▶ _Study material_
----------
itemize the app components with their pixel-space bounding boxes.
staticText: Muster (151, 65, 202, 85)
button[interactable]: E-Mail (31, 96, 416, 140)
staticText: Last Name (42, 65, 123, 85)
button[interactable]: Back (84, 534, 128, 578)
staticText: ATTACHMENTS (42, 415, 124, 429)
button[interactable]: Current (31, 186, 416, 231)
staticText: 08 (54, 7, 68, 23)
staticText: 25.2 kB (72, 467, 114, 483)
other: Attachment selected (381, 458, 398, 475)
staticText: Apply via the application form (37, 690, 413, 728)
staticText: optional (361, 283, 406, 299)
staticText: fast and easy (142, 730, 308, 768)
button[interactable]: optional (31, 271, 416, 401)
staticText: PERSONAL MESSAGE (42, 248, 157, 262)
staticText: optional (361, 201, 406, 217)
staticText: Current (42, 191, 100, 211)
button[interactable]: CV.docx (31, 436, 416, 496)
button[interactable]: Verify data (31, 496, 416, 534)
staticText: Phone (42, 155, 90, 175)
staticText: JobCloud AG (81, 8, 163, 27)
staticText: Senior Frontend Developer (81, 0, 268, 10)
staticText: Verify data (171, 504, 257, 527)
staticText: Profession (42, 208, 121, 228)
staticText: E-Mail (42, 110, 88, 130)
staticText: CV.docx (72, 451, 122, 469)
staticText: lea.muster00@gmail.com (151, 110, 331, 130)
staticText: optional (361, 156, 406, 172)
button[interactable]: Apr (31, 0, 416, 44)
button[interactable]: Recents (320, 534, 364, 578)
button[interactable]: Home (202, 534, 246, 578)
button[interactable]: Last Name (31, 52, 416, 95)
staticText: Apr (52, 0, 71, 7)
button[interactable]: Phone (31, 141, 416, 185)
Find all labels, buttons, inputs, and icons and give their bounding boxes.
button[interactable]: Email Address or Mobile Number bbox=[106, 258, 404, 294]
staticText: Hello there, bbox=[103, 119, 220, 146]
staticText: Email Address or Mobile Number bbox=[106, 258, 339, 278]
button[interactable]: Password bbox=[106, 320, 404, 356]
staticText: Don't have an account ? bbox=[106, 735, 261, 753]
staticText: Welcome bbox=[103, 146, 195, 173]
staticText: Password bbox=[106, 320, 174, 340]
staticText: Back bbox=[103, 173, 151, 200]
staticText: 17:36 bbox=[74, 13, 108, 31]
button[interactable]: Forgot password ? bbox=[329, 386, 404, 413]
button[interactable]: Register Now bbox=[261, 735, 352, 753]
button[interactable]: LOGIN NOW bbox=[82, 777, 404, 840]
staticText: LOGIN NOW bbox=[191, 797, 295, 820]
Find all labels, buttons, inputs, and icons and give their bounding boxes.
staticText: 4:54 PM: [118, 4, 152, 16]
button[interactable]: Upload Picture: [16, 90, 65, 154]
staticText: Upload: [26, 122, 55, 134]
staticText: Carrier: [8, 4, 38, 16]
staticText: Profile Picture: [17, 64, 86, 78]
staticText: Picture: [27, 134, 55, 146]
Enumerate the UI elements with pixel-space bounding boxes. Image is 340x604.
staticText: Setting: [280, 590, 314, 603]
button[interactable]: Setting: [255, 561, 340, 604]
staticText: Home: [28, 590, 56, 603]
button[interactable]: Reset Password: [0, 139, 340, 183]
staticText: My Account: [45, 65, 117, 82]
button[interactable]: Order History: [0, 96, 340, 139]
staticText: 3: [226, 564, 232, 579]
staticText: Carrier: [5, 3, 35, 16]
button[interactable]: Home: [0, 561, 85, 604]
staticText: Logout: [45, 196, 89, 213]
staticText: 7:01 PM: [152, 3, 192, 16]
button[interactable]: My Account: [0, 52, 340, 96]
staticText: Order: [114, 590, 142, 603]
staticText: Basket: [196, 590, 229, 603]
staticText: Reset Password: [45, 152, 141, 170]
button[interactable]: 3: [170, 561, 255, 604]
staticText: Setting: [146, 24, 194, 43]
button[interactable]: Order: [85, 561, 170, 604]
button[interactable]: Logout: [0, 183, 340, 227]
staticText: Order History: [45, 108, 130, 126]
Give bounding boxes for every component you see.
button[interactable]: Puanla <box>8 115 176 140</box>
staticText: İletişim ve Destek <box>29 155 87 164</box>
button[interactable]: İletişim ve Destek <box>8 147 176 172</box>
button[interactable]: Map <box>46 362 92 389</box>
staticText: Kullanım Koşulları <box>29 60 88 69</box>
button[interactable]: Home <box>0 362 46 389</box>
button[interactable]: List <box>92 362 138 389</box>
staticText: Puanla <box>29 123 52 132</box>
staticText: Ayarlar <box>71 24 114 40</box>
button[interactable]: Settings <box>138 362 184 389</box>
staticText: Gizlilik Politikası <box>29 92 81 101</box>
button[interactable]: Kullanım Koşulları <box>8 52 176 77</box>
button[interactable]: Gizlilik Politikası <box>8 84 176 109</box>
----------
▶ _Exercise aim_
All of the data above should be reproduced exactly, with nothing left out.

▶ _Answer below_
itemize the app components with their pixel-space bounding boxes.
staticText: Muster (151, 65, 202, 85)
button[interactable]: E-Mail (31, 96, 416, 140)
staticText: Last Name (42, 65, 123, 85)
button[interactable]: Back (84, 534, 128, 578)
staticText: ATTACHMENTS (42, 415, 124, 429)
button[interactable]: Current (31, 186, 416, 231)
staticText: 08 (54, 7, 68, 23)
staticText: 25.2 kB (72, 467, 114, 483)
other: Attachment selected (381, 458, 398, 475)
staticText: Apply via the application form (37, 690, 413, 728)
staticText: optional (361, 283, 406, 299)
staticText: fast and easy (142, 730, 308, 768)
button[interactable]: optional (31, 271, 416, 401)
staticText: PERSONAL MESSAGE (42, 248, 157, 262)
staticText: optional (361, 201, 406, 217)
staticText: Current (42, 191, 100, 211)
button[interactable]: CV.docx (31, 436, 416, 496)
button[interactable]: Verify data (31, 496, 416, 534)
staticText: Phone (42, 155, 90, 175)
staticText: JobCloud AG (81, 8, 163, 27)
staticText: Senior Frontend Developer (81, 0, 268, 10)
staticText: Verify data (171, 504, 257, 527)
staticText: Profession (42, 208, 121, 228)
staticText: E-Mail (42, 110, 88, 130)
staticText: CV.docx (72, 451, 122, 469)
staticText: lea.muster00@gmail.com (151, 110, 331, 130)
staticText: optional (361, 156, 406, 172)
button[interactable]: Apr (31, 0, 416, 44)
button[interactable]: Recents (320, 534, 364, 578)
button[interactable]: Home (202, 534, 246, 578)
button[interactable]: Last Name (31, 52, 416, 95)
staticText: Apr (52, 0, 71, 7)
button[interactable]: Phone (31, 141, 416, 185)
Find all labels, buttons, inputs, and icons and give their bounding boxes.
button[interactable]: Email Address or Mobile Number bbox=[106, 258, 404, 294]
staticText: Hello there, bbox=[103, 119, 220, 146]
staticText: Email Address or Mobile Number bbox=[106, 258, 339, 278]
button[interactable]: Password bbox=[106, 320, 404, 356]
staticText: Don't have an account ? bbox=[106, 735, 261, 753]
staticText: Welcome bbox=[103, 146, 195, 173]
staticText: Password bbox=[106, 320, 174, 340]
staticText: Back bbox=[103, 173, 151, 200]
staticText: 17:36 bbox=[74, 13, 108, 31]
button[interactable]: Forgot password ? bbox=[329, 386, 404, 413]
button[interactable]: Register Now bbox=[261, 735, 352, 753]
button[interactable]: LOGIN NOW bbox=[82, 777, 404, 840]
staticText: LOGIN NOW bbox=[191, 797, 295, 820]
Find all labels, buttons, inputs, and icons and give their bounding boxes.
staticText: 4:54 PM: [118, 4, 152, 16]
button[interactable]: Upload Picture: [16, 90, 65, 154]
staticText: Upload: [26, 122, 55, 134]
staticText: Carrier: [8, 4, 38, 16]
staticText: Profile Picture: [17, 64, 86, 78]
staticText: Picture: [27, 134, 55, 146]
Enumerate the UI elements with pixel-space bounding boxes. Image is 340x604.
staticText: Setting: [280, 590, 314, 603]
button[interactable]: Setting: [255, 561, 340, 604]
staticText: Home: [28, 590, 56, 603]
button[interactable]: Reset Password: [0, 139, 340, 183]
staticText: My Account: [45, 65, 117, 82]
button[interactable]: Order History: [0, 96, 340, 139]
staticText: 3: [226, 564, 232, 579]
staticText: Carrier: [5, 3, 35, 16]
button[interactable]: Home: [0, 561, 85, 604]
staticText: Logout: [45, 196, 89, 213]
staticText: 7:01 PM: [152, 3, 192, 16]
button[interactable]: My Account: [0, 52, 340, 96]
staticText: Order: [114, 590, 142, 603]
staticText: Basket: [196, 590, 229, 603]
staticText: Reset Password: [45, 152, 141, 170]
button[interactable]: 3: [170, 561, 255, 604]
staticText: Setting: [146, 24, 194, 43]
button[interactable]: Order: [85, 561, 170, 604]
button[interactable]: Logout: [0, 183, 340, 227]
staticText: Order History: [45, 108, 130, 126]
Give bounding boxes for every component you see.
button[interactable]: Puanla <box>8 115 176 140</box>
staticText: İletişim ve Destek <box>29 155 87 164</box>
button[interactable]: İletişim ve Destek <box>8 147 176 172</box>
button[interactable]: Map <box>46 362 92 389</box>
staticText: Kullanım Koşulları <box>29 60 88 69</box>
button[interactable]: Home <box>0 362 46 389</box>
button[interactable]: List <box>92 362 138 389</box>
staticText: Puanla <box>29 123 52 132</box>
staticText: Ayarlar <box>71 24 114 40</box>
button[interactable]: Settings <box>138 362 184 389</box>
staticText: Gizlilik Politikası <box>29 92 81 101</box>
button[interactable]: Kullanım Koşulları <box>8 52 176 77</box>
button[interactable]: Gizlilik Politikası <box>8 84 176 109</box>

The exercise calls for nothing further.